• _TASK BRIEF_
The expected output is an exact copy of the lines from the one containing "Deduction: An" to the final line below, minus any pictures.

• _SUPPLIED MATERIAL_
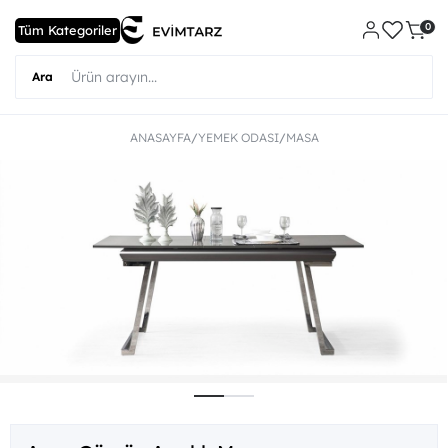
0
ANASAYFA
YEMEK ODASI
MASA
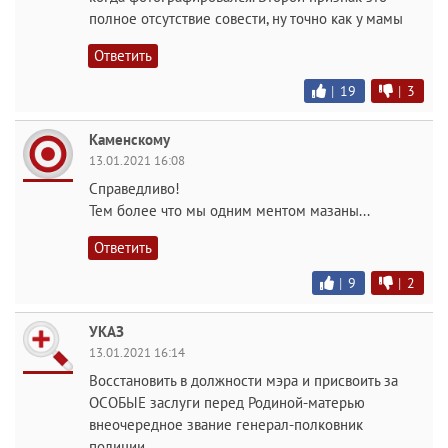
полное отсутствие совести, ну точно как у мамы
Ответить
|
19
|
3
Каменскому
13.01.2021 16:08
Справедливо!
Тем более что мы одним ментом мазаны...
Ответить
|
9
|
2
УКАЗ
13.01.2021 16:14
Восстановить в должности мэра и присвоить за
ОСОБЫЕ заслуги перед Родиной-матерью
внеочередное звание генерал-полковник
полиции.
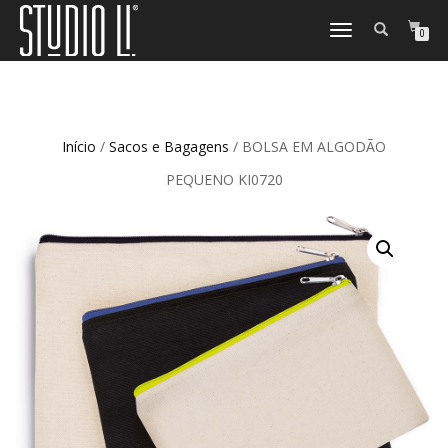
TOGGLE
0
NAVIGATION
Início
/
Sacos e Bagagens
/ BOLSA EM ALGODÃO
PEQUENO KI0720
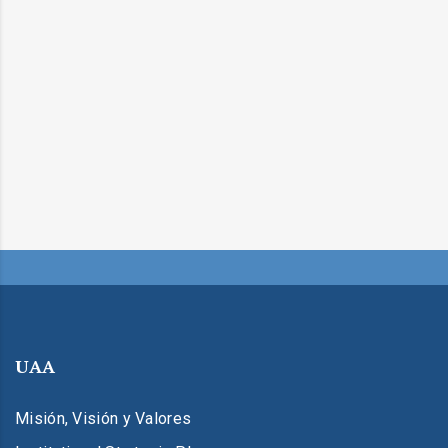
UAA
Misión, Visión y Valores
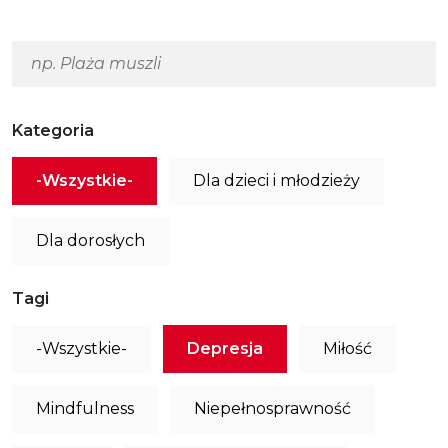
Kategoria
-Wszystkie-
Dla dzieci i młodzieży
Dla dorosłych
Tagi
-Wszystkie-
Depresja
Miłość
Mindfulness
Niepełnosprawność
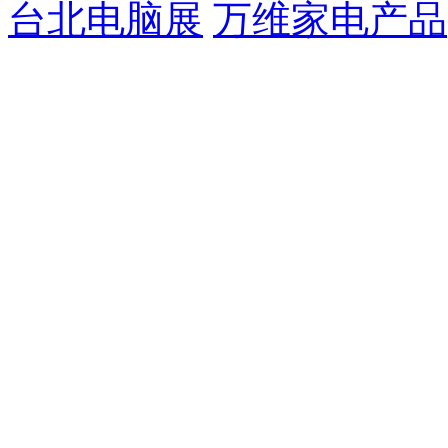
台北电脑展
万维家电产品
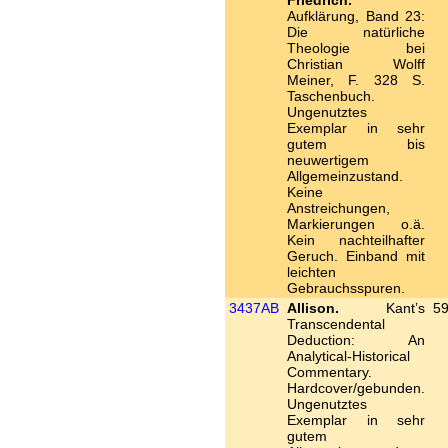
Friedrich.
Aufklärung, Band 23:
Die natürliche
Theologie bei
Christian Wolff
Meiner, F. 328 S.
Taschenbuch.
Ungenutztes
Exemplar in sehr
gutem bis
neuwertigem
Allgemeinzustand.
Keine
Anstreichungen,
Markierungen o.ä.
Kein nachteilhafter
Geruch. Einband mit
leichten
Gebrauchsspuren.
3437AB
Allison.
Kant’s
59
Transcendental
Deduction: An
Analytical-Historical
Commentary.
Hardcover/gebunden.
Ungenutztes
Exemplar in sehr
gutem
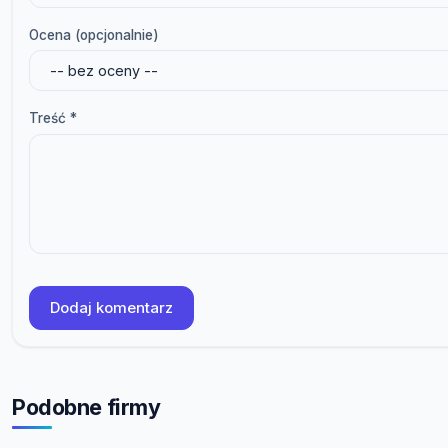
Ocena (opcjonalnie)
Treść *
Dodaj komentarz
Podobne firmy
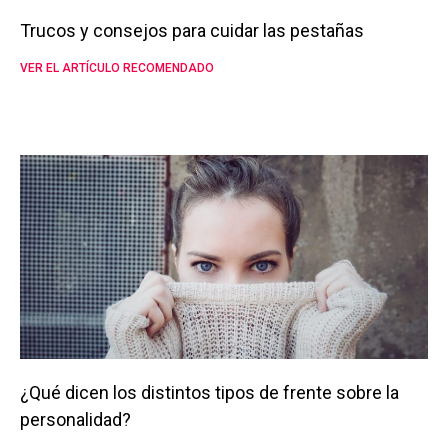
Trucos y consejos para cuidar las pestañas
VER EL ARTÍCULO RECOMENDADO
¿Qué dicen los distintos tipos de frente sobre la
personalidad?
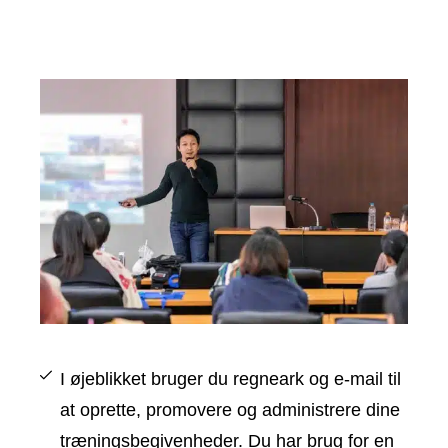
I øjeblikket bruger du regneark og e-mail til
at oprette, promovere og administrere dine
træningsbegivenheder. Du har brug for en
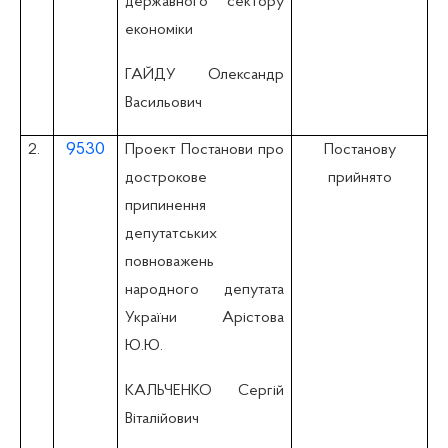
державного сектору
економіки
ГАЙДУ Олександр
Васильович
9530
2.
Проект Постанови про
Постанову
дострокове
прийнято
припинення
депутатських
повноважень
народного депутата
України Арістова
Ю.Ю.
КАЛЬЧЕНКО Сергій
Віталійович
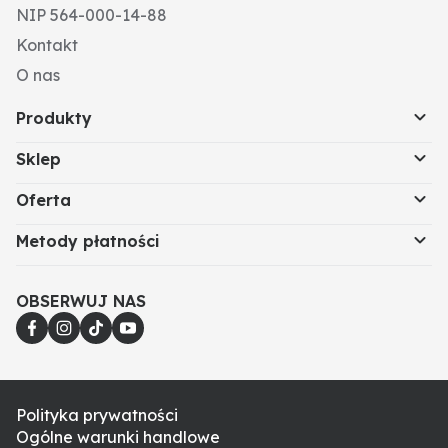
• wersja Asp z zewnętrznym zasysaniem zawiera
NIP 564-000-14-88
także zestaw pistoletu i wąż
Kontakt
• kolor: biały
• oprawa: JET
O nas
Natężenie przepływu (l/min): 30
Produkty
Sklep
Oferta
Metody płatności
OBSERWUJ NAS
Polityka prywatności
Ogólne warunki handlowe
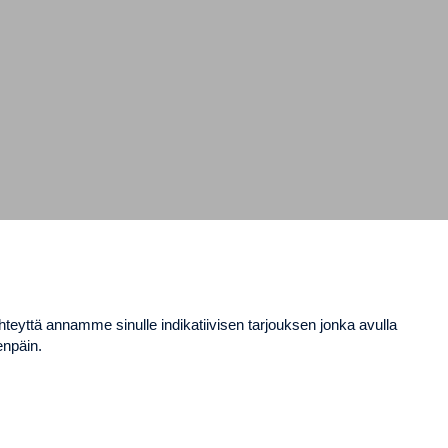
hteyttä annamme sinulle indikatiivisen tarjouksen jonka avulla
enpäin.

• _REPLY_
Deduction: An
Analytical-Historical
Commentary.
Hardcover/gebunden.
Ungenutztes
Exemplar in sehr
gutem
Ocena (opcjonalnie)
Treść *
Dodaj komentarz
Podobne firmy
Trucos y consejos para cuidar las pestañas
VER EL ARTÍCULO RECOMENDADO
¿Qué dicen los distintos tipos de frente sobre la
personalidad?
I øjeblikket bruger du regneark og e-mail til
at oprette, promovere og administrere dine
træningsbegivenheder. Du har brug for en
державного сектору
економіки
ГАЙДУ Олександр
Васильович
9530
2.
Проект Постанови про
Постанову
дострокове
прийнято
припинення
депутатських
повноважень
народного депутата
України Арістова
Ю.Ю.
КАЛЬЧЕНКО Сергій
Віталійович
• wersja Asp z zewnętrznym zasysaniem zawiera
NIP 564-000-14-88
także zestaw pistoletu i wąż
Kontakt
• kolor: biały
• oprawa: JET
O nas
Natężenie przepływu (l/min): 30
Produkty
Sklep
Oferta
Metody płatności
OBSERWUJ NAS
Polityka prywatności
Ogólne warunki handlowe
hteyttä annamme sinulle indikatiivisen tarjouksen jonka avulla
enpäin.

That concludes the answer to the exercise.